[CUDA Pinned Memory] Alternative implementation of pinned memory allocator focusing on multi-threaded scalability (#68906)
Summary:
Pull Request resolved: https://github.com/pytorch/pytorch/pull/68906
The existing PyTorch pinned memory allocator has been a challenge for scalability in multi-GPU inference workloads. The existing allocator is mostly designed in the context of training, where in the process-per-GPU setup we have natural sharding of the global locks and lower allocation rates (perhaps O(100 allocs/sec) per process. In this setup we might have globally on the order of O(200k allocs/sec) - e.g. 20k QPS and 10 allocs/query. This is a different domain.

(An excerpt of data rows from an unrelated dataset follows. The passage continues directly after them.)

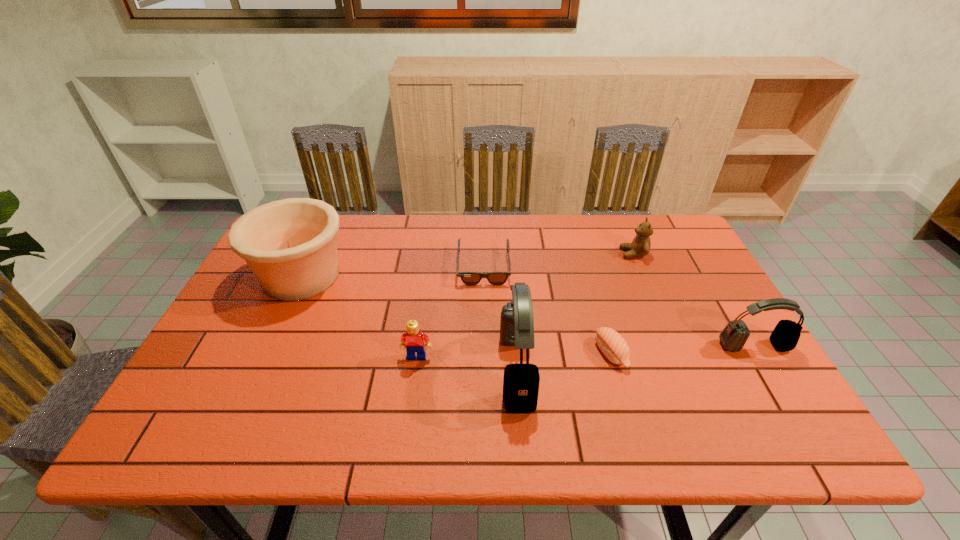 Identify the location of the left headset. The image size is (960, 540). pos(521,381).

Identify the location of the tallest object. The width and height of the screenshot is (960, 540). (521, 381).

Image resolution: width=960 pixels, height=540 pixels. I want to click on the shorter headset, so click(785, 336).

The image size is (960, 540). Find the location of `the rightmost object`. the rightmost object is located at coordinates (785, 336).

Where is `teddy bear`? Image resolution: width=960 pixels, height=540 pixels. teddy bear is located at coordinates pyautogui.click(x=640, y=246).

The image size is (960, 540). Identify the location of the second tallest object. (290, 245).

Identify the location of the leftmost object. The height and width of the screenshot is (540, 960). pos(290,245).

In order to click on the shortest object in this screenshot , I will do click(x=469, y=278).

This screenshot has height=540, width=960. Identify the location of sushi. (611, 343).

Locate an element on the screen. Image resolution: width=960 pixels, height=540 pixels. the second shortest object is located at coordinates (611, 343). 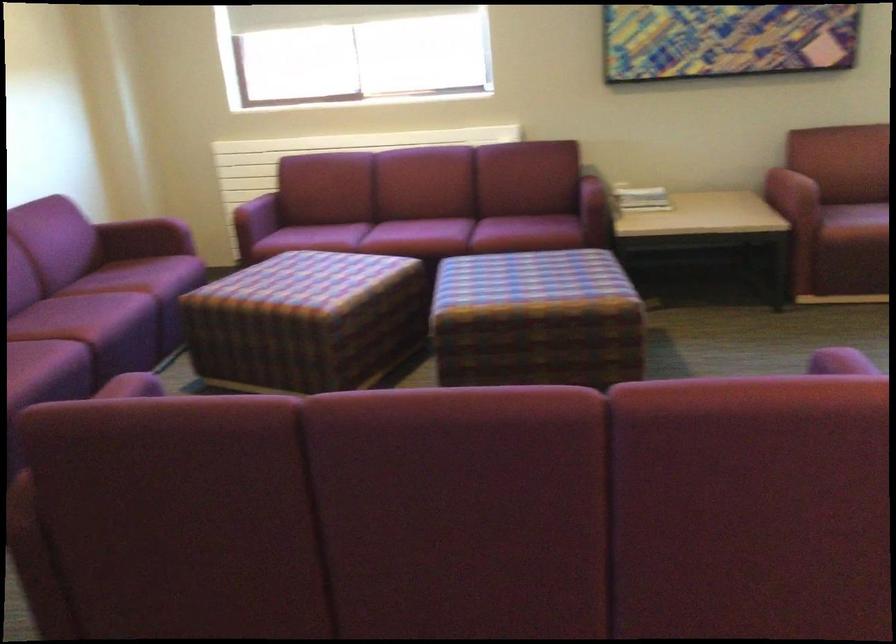 Find where to sit the red chair sitting surface. Please return your answer as a coordinate pair (x, y).

(596, 178) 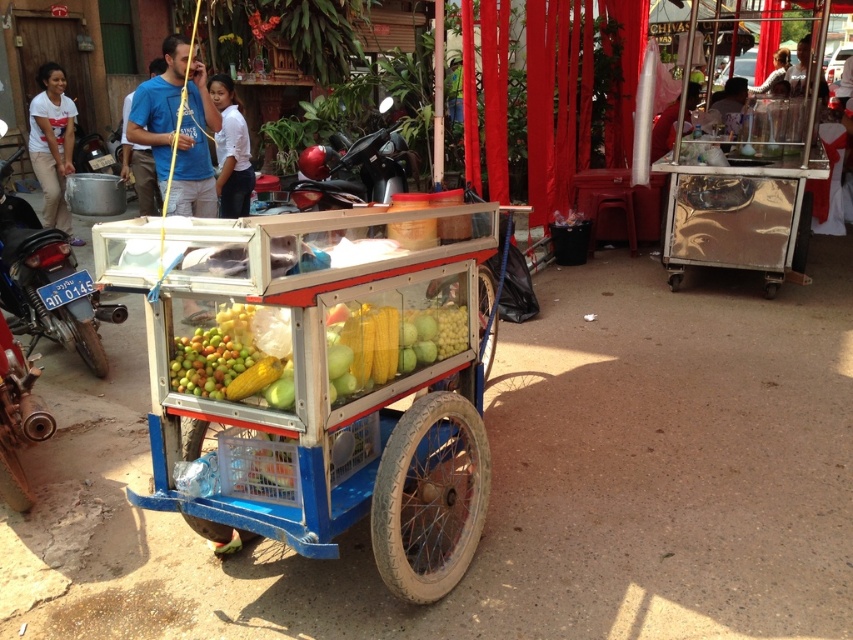 Question: Is green matte corn at center below brushed metal motorcycle at left?

Choices:
 (A) yes
 (B) no

Answer: (A)

Question: Among these points, which one is nearest to the camera?

Choices:
 (A) (428, 321)
 (B) (183, 419)

Answer: (B)

Question: Does shiny black motorcycle at center appear on the left side of white cotton shirt at upper left?

Choices:
 (A) no
 (B) yes

Answer: (A)

Question: Which of the following is the closest to the observer?

Choices:
 (A) (12, 259)
 (B) (64, 220)
 (C) (273, 320)

Answer: (C)

Question: Does brushed metal motorcycle at left appear on the right side of light brown hair at center?

Choices:
 (A) no
 (B) yes

Answer: (A)

Question: Which is nearer to the green matte corn at center?

Choices:
 (A) white cotton shirt at upper left
 (B) brushed metal motorcycle at left
 (C) light brown hair at center

Answer: (B)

In the existing allocator, we observe tail latencies of cudaEventCreate and cudaEventDestroy (while holding the lock) can also completely stall all allocations, which is undesirable.
The idea here is to retain a similar design to the existing PyTorch allocator - eager collection of used memory, no lock-free or deferred tricks, identical semantics around events, but to:
a) split up the locks around the various critical datastructures, and
b) do as little work as possible while holding any process-global mutexes (importantly, no CUDA runtime API calls)
c) pool CUDA events manually (as cuda event creation is a bottleneck at high rates from multiple threads).
This does require a bit of care, but I believe it's correct. In general the threading and state transitions are fairly simple.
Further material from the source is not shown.